Émile Benveniste, « La notion de 'rythme' dans son expression linguistique », in Problèmes de linguistique générale 1, Paris, Gallimard, Tel, 1966, p. 332-335.

« … Les citations suffisent amplement à établir : 1° que ruthmos ne signifie jamais ‘rythme’ depuis l’origine jusqu’à la période attique ; 2° qu’il n’est jamais appliqué au mouvement régulier des flots ; 3° que le sens constant est ‘forme distinctive ; figure proportionnée ; disposition’, dans les conditions d’emploi les plus variés. […]
Ce sens établi, on peut et il faut le préciser. Pour ‘forme’, il y a en grec d’autres expressions […]
ruthmos, d’après les contextes où il est donné, désigne la forme dans l’instant qu’elle est assumée par ce qui est mouvant, mobile, fluide, la forme de ce qui n’a pas consistance organique : il convient au pattern d’un élément fluide, à une lettre arbitrairement modelée, à un péplos qu’on arrange à son gré, à la disposition particulière du caractère ou de l’humeur. C’est la forme improvisée, momentanée, modifiable. Or, rein est le prédicat essentiel de la nature et des choses dans la philosophie ionienne depuis Héraclite, et Démocrite pensait que, tout étant produit par les atomes, seul leur arrangement différent produit la différence des formes et des objets. On peut alors comprendre que ruthmos, signifiant littéralement ‘manière particulière de fluer’, ait été le terme le plus propre à décrire des ‘dispositions’ ou des ‘configurations’ sans fixité ni nécessité naturelle et résultant d’un arrangement toujours sujet à changer ».
[Benveniste écrit bien évidemment les mots grecs en grec !]

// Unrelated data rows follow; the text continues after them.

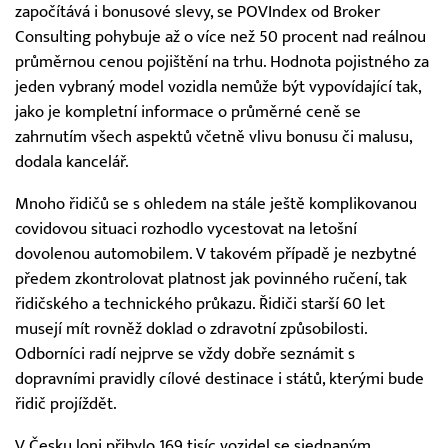
započítává i bonusové slevy, se POVIndex od Broker
Consulting pohybuje až o více než 50 procent nad reálnou
průměrnou cenou pojištění na trhu. Hodnota pojistného za
jeden vybraný model vozidla nemůže být vypovídající tak,
jako je kompletní informace o průměrné ceně se
zahrnutím všech aspektů včetně vlivu bonusu či malusu,
dodala kancelář.
Mnoho řidičů se s ohledem na stále ještě komplikovanou
covidovou situaci rozhodlo vycestovat na letošní
dovolenou automobilem. V takovém případě je nezbytné
předem zkontrolovat platnost jak povinného ručení, tak
řidičského a technického průkazu. Řidiči starší 60 let
musejí mít rovněž doklad o zdravotní způsobilosti.
Odborníci radí nejprve se vždy dobře seznámit s
dopravními pravidly cílové destinace i států, kterými bude
řidič projíždět.
V Česku loni přibylo 169 tisíc vozidel se sjednaným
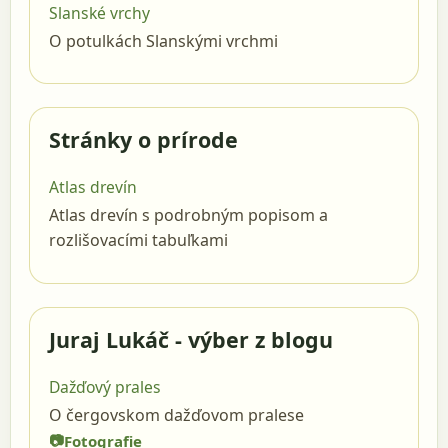
Slanské vrchy
O potulkách Slanskými vrchmi
Stránky o prírode
Atlas drevín
Atlas drevín s podrobným popisom a
rozlišovacími tabuľkami
Juraj Lukáč - výber z blogu
Dažďový prales
O čergovskom dažďovom pralese
Fotografie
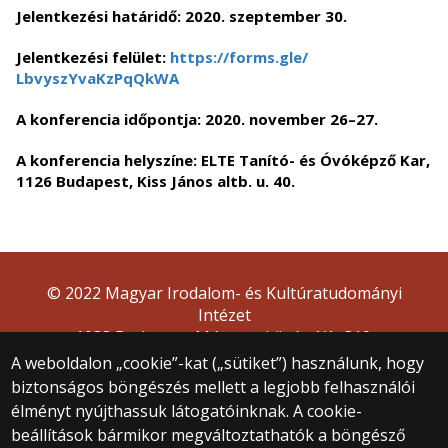
Jelentkezési határidő: 2020. szeptember 30.
Jelentkezési felület:
https://forms.gle/
LbvyszYvaKzPqQkWA
A konferencia időpontja: 2020. november 26–27.
A konferencia helyszíne: ELTE Tanító- és Óvóképző Kar,
1126 Budapest, Kiss János altb. u. 40.
© 2022 Magyar Irodalom- és Kultúratudományi
Intézet
1088 Budapest, Múzeum körút 4/A, 310.
A weboldalon „cookie”-kat („sütiket”) használunk, hogy
biztonságos böngészés mellett a legjobb felhasználói
élményt nyújthassuk látogatóinknak. A cookie-
beállítások bármikor megváltoztathatók a böngésző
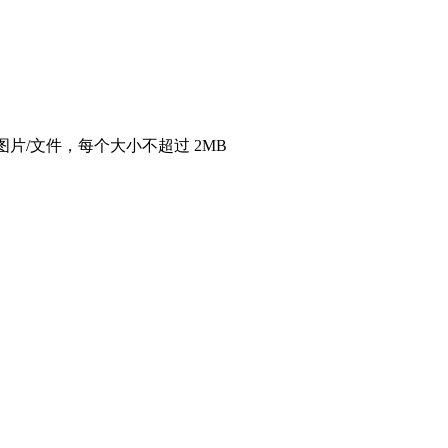
图片/文件，每个大小不超过 2MB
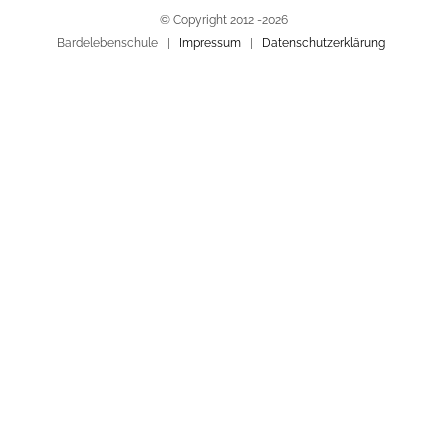
© Copyright 2012 -
2026
Bardelebenschule |
Impressum
|
Datenschutzerklärung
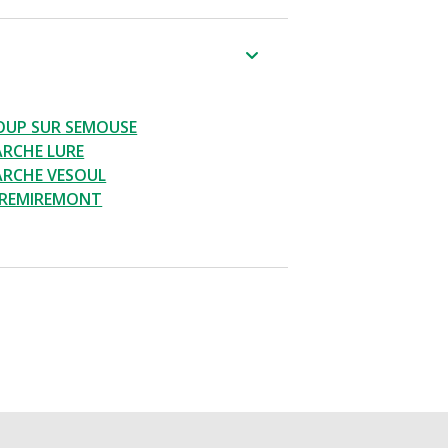
LOUP SUR SEMOUSE
RCHE LURE
ARCHE VESOUL
 REMIREMONT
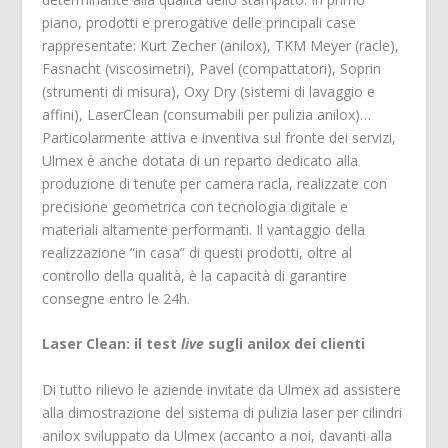
piano, prodotti e prerogative delle principali case
rappresentate: Kurt Zecher (anilox), TKM Meyer (racle),
Fasnacht (viscosimetri), Pavel (compattatori), Soprin
(strumenti di misura), Oxy Dry (sistemi di lavaggio e
affini), LaserClean (consumabili per pulizia anilox)…
Particolarmente attiva e inventiva sul fronte dei servizi,
Ulmex è anche dotata di un reparto dedicato alla
produzione di tenute per camera racla, realizzate con
precisione geometrica con tecnologia digitale e
materiali altamente performanti. Il vantaggio della
realizzazione “in casa” di questi prodotti, oltre al
controllo della qualità, è la capacità di garantire
consegne entro le 24h.
Laser Clean: il test
live
sugli anilox dei clienti
Di tutto rilievo le aziende invitate da Ulmex ad assistere
alla dimostrazione del sistema di pulizia laser per cilindri
anilox sviluppato da Ulmex (accanto a noi, davanti alla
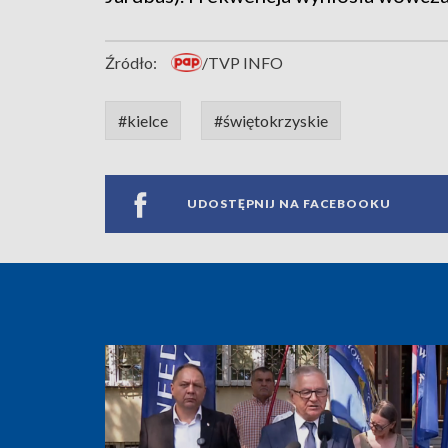
Źródło:
/TVP INFO
#kielce
#świętokrzyskie
UDOSTĘPNIJ NA FACEBOOKU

Andreï Tarkovski, « De la figure cinématographique », Positif, n° 249, décembre 1981, p. 35.

« Le rythme du film se crée en fonction du caractère du temps qui s’écoule dans le plan; ce n’est pas la longueur des morceaux montés qui le détermine, mais le degré de tension du temps qui suit son cours dans ces morceaux. Le “collage” ne peut déterminer le rythme ; ici, le montage, dans le meilleur des cas, n’est rien d’autre qu’un indice de style. Qui plus est, le temps s’écoule dans un film non pas grâce à eux mais malgré eux. À condition, bien entendu, que le réalisateur ait saisi correctement, dans les morceaux séparés, le caractère de l’écoulement du temps fixé dans les plans non assemblés se trouvant devant lui sur les étagères de la table de montage. »

Henri Maldiney, « Rencontre avec Henri Maldiney, par Annabelle Gugnon », Chimères, n° 44, Automne 2000, Clandestins, p. 170-174.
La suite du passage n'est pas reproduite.